As she got closer and closer to the sound, she could even recognize the music playing on the radio. It was the music from Radio Nepal she used to hear every day before the start of a news bulletin at the top of the hour. Maya could then figure out that she was near a village and would soon find her way. She felt as if she had just won the biggest battle of her life and as if she had gotten a second life.

As the music stopped, she could clearly hear the three beeps the radio station used to play, two short ones followed by a longer one to be precise, at the top of the hour right after the music. Soon after the familiar "Beep, beep, bee..p," she could clearly hear a voice say, "This is Radio Nepal. The news [is] read by Harish Chand."

"Oh, it is the eight o'clock news," Maya inferred once she heard the anchor speak in English. She knew that the nightly English news always aired at eight o'clock, and she even recognized the anchor from his unique style of opening the news bulletin.

It was such a relief for Maya. Soon she reached a small hut where the radio was playing. She noticed the dog, whose barking she had heard earlier, near the hut. An old man stepped outside the hut and greeted her. "Oh, you have not arrived at the village yet. It is just a small hut between the park and the village. But you are very close to the village. Let me walk you there," the old man tried to help Maya out. Maya followed the old man as he showed her the way. The dog was following both of them.

"Thank you so very much," Maya expressed her gratefulness as the old man returned back and as Maya entered the village.

In no time, Maya reached Muna's apartment. "Oh, I had been so worried. My colleagues and I were searching for you everywhere," Muna expressed her relief as she saw Maya.

Maya told her all about how she had lost her way on the way back from the safari. Muna was spellbound.

"Well, looks like someone who came to Bardiya National Park looking for adventure had quite an adventure," Muna tried to lighten up the conversation.

"Oh yes, just a little bit more than I had hoped for, I guess," Maya laughed. "But you know what Muna," Maya tried to make a point, "I will always remember this experience, and may be it happened for good. At a minimum, I'll have a great story to tell, and I would not have gotten this opportunity if it was not for your help."

"Typical Maya," Muna expressed her favorite phrase to describe Maya, "always trying to look for positive things."

Maya was leaving Bardiya National Park the next morning. She thanked Muna for all the things Muna had done for her. Muna was thankful that Maya had remembered her and visited her.

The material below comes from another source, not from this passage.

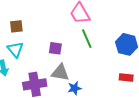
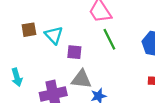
cyan triangle: (15, 49) -> (54, 35), moved

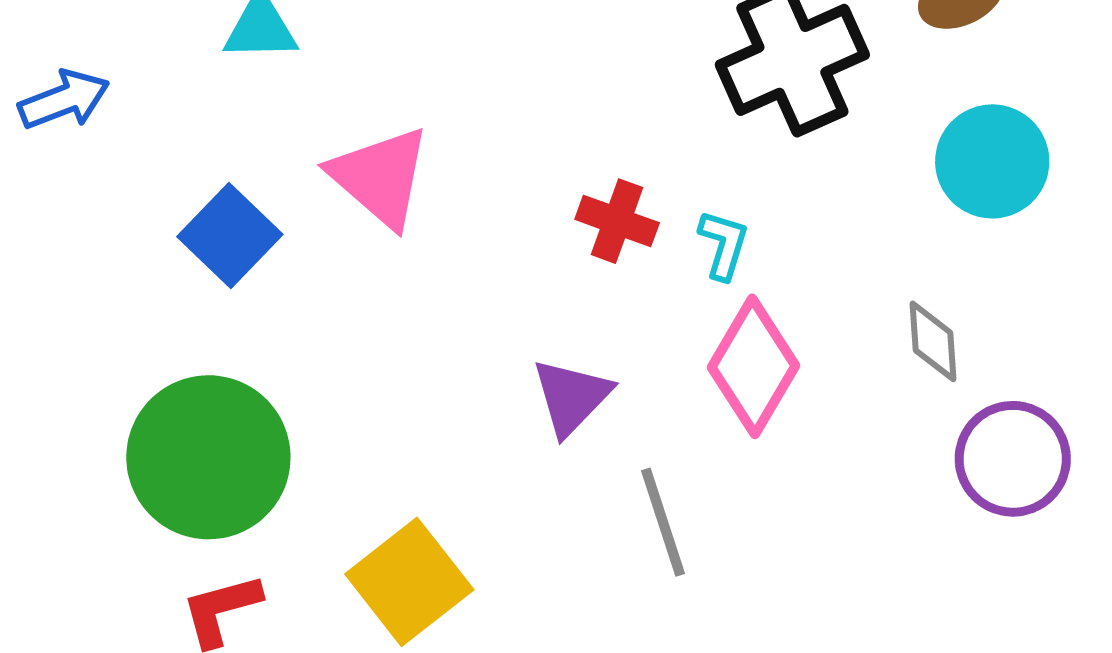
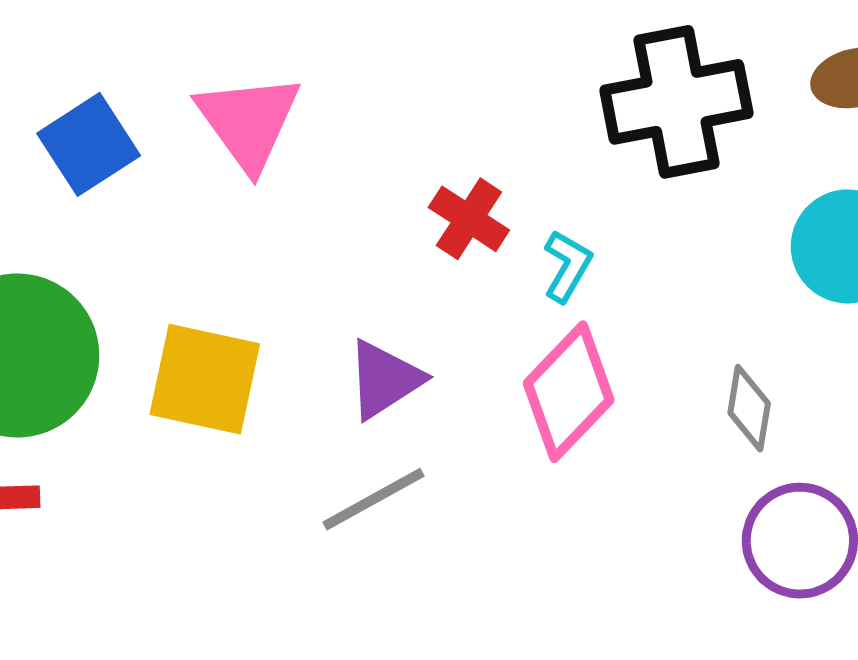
gray line: (663, 522) -> (373, 499), moved, turned 66
yellow square: (409, 582) -> (205, 379), moved, turned 37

After dinner, Maya and Muna stepped outside to the back porch and spent some time talking and enjoying the beautiful moonlit night. The deers, that had come as usual to spend the night at the backyard, looked at Muna and Maya as if they were a part of the conversation as well. Some of them were sitting down on the ground. A fawn put its head down next to its mother's warm shoulder. It had been a long day for Maya as well. "Good night, Muna," she said as she entered her room. As Maya lay on her bed, the pretty scene of the fawn sleeping next to its mother came to her mind; and she soon fell asleep herself.